Wissenschaftler verwandeln Blutstammzellen in lebenslange Proteinfabriken
Eine einmalige Behandlung, die den Körper dazu bringt, seine eigenen Medikamente lebenslang selbst herzustellen. Forschende haben nun gezeigt, dass dies möglich ist – indem sie Blutstammzellen so umprogrammierten, dass diese auf Abruf wirksame Schutzproteine produzieren.
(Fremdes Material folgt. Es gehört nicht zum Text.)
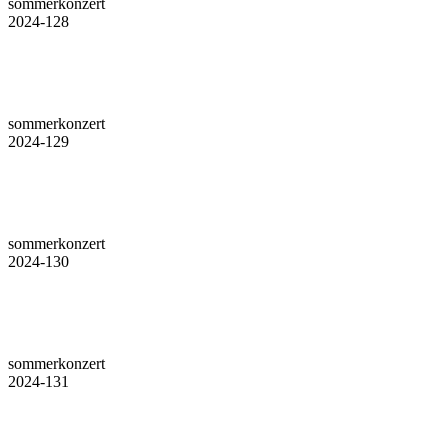
sommerkonzert
2024-128
sommerkonzert
2024-129
sommerkonzert
2024-130
sommerkonzert
2024-131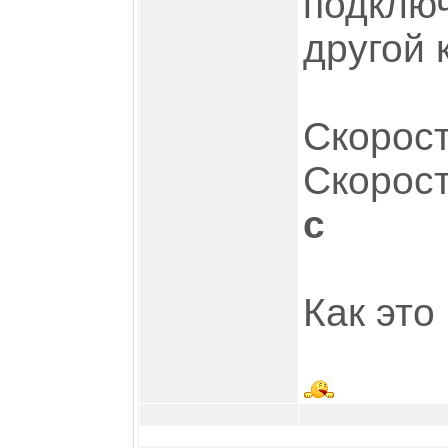
подключ
другой 
Скорост
Скорост
с
Как это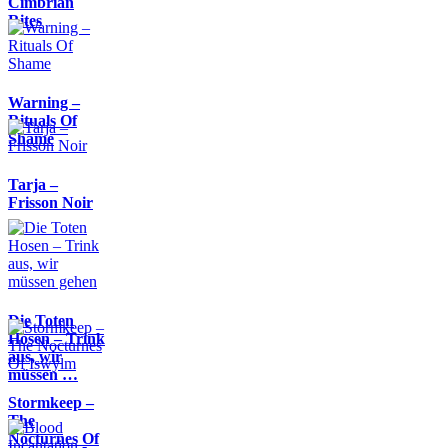
Cimbrian
Rites
Warning –
Rituals Of
Shame
Tarja –
Frisson Noir
Die Toten
Hosen – Trink
aus, wir
müssen …
Stormkeep –
The
Nocturnes Of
Die in Science veröffentlichte Studie beschreibt, wie hämatopoetische Stammzellen – jene Ursprungszellen, aus denen sämtliche Blutzellen hervorgehen – gentechnisch so verändert werden können, dass sie B-Zellen hervorbringen, die kontinuierlich seltene, breit wirksame Antikörper ausschütten. Diese sogenannten breit neutralisierenden Antikörper sind Proteine, die gleichzeitig mehrere Varianten eines Krankheitserregers erkennen können, was sie besonders wertvoll gegen formwandelnde Viren wie HIV, Influenza und Malaria macht.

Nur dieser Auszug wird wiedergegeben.